Summary of submitted comments on the rule

The amendments drew comment almost exclusively on the third aspect (disclosure). These commentsare summarized below with response:

COMMENT: “The amendment would favor assessors, who are no less biased but not subject to the presumption. The rule would create a tactical advantage to assessors.” (4 comments)

STAFF RESPONSE: The amendment applies whether the employer represents the assessor or taxpayer. Further, ‘bias’ as used in the rule is more properly considered ‘disqualifying interest’ in the sense of a personal proprietary or pecuniary interest in the outcome of the appeal proceeding. The ‘interest’ of the Assessor of Property in the appeal proceedings is at least nominally to achieve a result (fair assessment) that is consistent with the assessor’s legal responsibilities. There is no pecuniary interest.

The amendment reflects the reality that most appeal representatives, attorney or non-attorney, are compensated by a fee that is contingent on the outcome of the appeal. The Board is not seeking to regulate this practice, however applicable rules of evidence recognize that a witness may be biased in having a financial stake in the outcome of a proceeding (Tennessee Law of Evidence (6th Ed.) LexisNexis Mathew Bender, §6.16 [4][d]). The amendment proactively requires a witness employed by those who appear before the Board as representative, to disclose the employment relationship so opposing parties and the tribunal may question whether the witness has a financial stake in the outcome of the appeal.

Disclosure gives rise to a rebuttable presumption the witness is biased as sharing the employer’s financial stake in the outcome of the appeal.

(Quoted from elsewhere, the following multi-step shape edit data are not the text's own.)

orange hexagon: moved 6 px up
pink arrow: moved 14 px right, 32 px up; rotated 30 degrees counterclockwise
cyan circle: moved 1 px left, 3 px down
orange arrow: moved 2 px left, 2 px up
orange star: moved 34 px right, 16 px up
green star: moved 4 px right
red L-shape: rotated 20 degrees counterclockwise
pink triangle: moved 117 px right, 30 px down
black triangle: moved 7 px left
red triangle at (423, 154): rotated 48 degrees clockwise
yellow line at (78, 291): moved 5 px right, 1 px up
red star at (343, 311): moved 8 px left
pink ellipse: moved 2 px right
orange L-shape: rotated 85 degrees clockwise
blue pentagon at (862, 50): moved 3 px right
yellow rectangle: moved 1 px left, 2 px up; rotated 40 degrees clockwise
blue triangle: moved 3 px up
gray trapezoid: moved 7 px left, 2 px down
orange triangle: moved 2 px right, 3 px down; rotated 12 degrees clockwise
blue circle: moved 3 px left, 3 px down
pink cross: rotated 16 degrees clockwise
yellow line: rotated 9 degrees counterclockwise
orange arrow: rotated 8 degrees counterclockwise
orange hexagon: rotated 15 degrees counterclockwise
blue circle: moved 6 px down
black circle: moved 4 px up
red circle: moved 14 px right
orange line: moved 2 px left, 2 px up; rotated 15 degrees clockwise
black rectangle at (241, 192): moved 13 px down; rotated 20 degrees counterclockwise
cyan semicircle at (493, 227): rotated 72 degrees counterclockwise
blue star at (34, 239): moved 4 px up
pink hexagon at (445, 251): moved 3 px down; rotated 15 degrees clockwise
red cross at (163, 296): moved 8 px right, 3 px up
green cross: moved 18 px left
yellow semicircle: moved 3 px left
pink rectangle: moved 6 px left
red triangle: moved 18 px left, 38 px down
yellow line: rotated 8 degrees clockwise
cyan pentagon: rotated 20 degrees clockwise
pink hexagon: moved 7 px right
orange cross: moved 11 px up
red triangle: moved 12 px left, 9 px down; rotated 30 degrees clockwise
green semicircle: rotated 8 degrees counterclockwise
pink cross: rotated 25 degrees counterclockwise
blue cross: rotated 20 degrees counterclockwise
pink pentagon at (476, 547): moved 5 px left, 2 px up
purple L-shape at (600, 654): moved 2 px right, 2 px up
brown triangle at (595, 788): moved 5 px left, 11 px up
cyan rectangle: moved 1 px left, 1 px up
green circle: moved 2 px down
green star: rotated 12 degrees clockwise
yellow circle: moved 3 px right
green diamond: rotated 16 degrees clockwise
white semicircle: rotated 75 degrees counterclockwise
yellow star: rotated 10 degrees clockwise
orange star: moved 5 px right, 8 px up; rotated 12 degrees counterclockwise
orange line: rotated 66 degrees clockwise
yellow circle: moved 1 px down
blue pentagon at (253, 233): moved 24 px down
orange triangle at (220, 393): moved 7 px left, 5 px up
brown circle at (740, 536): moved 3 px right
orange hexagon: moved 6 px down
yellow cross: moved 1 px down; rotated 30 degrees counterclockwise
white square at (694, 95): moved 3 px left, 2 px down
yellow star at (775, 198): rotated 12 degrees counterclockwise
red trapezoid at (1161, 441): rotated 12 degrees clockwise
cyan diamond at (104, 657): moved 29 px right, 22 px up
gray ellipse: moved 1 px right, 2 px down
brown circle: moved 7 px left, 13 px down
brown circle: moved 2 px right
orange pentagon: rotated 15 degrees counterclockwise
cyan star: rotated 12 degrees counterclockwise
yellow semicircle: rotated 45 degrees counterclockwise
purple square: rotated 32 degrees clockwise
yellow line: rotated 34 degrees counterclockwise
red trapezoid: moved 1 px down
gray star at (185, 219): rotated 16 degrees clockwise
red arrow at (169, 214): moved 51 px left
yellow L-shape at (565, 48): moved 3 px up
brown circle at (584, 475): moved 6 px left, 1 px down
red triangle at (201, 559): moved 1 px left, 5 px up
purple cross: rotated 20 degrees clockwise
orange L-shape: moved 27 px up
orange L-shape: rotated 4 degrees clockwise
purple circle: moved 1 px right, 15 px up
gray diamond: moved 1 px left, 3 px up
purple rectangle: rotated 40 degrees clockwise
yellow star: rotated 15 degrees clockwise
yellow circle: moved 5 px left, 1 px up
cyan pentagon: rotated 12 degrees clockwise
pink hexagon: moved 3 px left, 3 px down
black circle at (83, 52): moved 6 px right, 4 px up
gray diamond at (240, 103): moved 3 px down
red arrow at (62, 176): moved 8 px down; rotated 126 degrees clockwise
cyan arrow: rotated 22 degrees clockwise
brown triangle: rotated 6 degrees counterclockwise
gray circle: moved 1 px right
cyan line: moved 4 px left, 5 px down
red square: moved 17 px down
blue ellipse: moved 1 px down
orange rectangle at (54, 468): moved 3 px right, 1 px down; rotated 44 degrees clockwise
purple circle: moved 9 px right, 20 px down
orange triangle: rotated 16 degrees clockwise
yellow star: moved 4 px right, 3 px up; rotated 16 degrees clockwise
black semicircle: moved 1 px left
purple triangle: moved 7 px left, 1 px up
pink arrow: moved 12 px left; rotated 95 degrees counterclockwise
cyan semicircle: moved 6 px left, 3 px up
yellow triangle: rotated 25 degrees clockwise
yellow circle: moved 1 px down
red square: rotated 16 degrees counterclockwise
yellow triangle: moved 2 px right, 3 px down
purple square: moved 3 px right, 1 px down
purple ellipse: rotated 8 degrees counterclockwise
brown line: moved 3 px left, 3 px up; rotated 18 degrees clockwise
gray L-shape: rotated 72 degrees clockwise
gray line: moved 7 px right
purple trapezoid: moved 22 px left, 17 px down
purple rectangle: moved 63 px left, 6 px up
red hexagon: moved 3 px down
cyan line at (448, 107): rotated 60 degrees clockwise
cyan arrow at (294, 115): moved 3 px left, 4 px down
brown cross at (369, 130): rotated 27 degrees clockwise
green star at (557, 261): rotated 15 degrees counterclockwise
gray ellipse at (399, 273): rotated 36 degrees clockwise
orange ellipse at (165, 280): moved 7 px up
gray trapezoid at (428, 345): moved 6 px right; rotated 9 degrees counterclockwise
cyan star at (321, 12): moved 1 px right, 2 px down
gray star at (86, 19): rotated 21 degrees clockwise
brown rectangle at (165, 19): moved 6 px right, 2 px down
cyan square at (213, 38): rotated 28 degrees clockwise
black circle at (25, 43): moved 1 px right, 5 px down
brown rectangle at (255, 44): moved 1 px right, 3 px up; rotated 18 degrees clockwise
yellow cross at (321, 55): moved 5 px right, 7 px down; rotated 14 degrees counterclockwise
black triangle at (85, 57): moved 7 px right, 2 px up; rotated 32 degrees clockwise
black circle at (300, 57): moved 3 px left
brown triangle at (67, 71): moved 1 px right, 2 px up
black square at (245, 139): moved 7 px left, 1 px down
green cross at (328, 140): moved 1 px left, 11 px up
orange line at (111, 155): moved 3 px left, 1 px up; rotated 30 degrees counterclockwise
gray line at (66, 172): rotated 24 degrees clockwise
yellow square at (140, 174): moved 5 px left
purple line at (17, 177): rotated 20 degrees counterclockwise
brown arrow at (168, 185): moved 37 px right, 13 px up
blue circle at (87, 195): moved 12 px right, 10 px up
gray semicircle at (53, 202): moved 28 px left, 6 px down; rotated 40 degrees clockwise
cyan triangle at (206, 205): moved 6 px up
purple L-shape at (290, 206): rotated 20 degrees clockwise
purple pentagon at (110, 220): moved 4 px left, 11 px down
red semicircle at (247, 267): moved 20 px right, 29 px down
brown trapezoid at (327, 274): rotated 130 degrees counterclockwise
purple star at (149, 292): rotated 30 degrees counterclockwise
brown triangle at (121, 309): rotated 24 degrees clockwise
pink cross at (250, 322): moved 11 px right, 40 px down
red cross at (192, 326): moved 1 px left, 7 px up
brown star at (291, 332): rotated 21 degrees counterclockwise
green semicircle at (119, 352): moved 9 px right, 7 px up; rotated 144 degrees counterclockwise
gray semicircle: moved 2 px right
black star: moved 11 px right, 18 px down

The presumption may be rebutted by evidence the witness is not in fact compensated by a fee contingent on appeal outcome. The evidence standard is customary (preponderance) and the rule requires the judge or agency to address the issue in a specific finding.

COMMENT: “The amendment would violate state law by disqualifying agents from testifying, by rendering the proceeding unduly formal, and by interfering with the agency responsibility to consider admissible evidence.” (3 comments)

STAFF RESPONSE: None of the above are true. Agents would be unaffected in their role as appeal representative, nor would an agent be disqualified from testifying. The rule merely creates a means to address a common issue bearing on the weight and credibility of evidence affected by possible bias. The goal of informality in the conduct of property tax appeal hearings is not contradicted by application of the normal rules regulating the admissibility or weighing of evidence.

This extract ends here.